**Task directions:** Where in the records does the word "року" appear? Copy each line that holds it.

**Entries shown:**
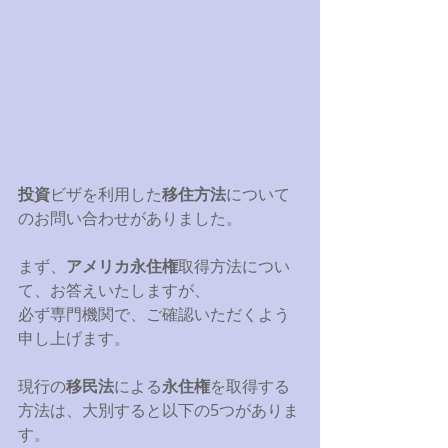
投資
ビザを利用した
移住方法
について
のお問い合わせがありました。 
まず、
アメリカ永住権
取得方法につい
て、お答えいたしますが、 
必ず専門機関で、ご確認いただくよう
申し上げます。 
現行の
移民法
による
永住権
を取得する
方法は、大別すると以下の5つがありま
す。 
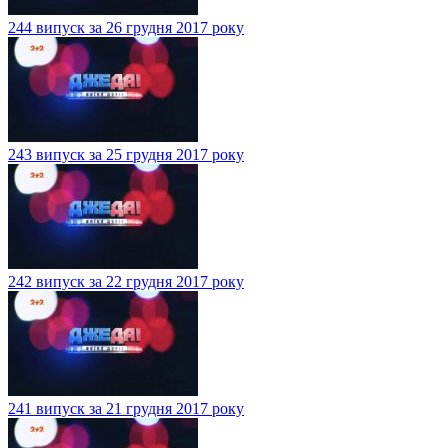
244 випуск за 26 грудня 2017 року
243 випуск за 25 грудня 2017 року
242 випуск за 22 грудня 2017 року
241 випуск за 21 грудня 2017 року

**Response to the task:**
244 випуск за 26 грудня 2017 року
243 випуск за 25 грудня 2017 року
242 випуск за 22 грудня 2017 року
241 випуск за 21 грудня 2017 року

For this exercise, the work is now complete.